Most people arrested for a first-time DUI are generally law-abiding citizens, and they don’t understand the procedures involved.  In fact, the person arrested often asks the officer whether the officer thinks they should take a blood test or a breath test!  In close cases, the officers seem to encourage blood tests when asked, because blood is believed to be more reliable. 

HOWEVER, a local Santa Clara County lawyer recently checked into whether the preservative used in the blood vials to retain the alcohol content was expired.  He found that the preservative used in several blood draws was indeed expired.  Unfortunately, the California courts have not published any cases resulting from that issue.

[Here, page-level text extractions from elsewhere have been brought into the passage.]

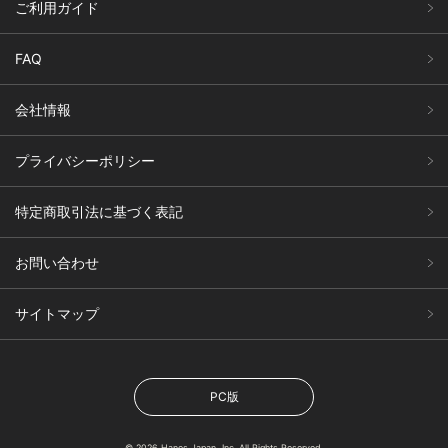
ご利用ガイド
FAQ
会社情報
プライバシーポリシー
特定商取引法に基づく表記
お問い合わせ
サイトマップ
PC版
© 2026 Hanes Japan, Inc. All Rights Reserved.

The lesson from these incidents is clear:  When you agree to a blood test - especially if an officer has you take a blood test against your will – consult an attorney as soon as possible.  It does not matter whether the results of the DUI blood or breath test are over the legal limit.  A lawyer can arrange to have a professional retest your blood sample, check the levels and expiration dates of preservatives used, and, in a case when the police used force, the McNeely decision may affect your DUI case differently than it would have before that date.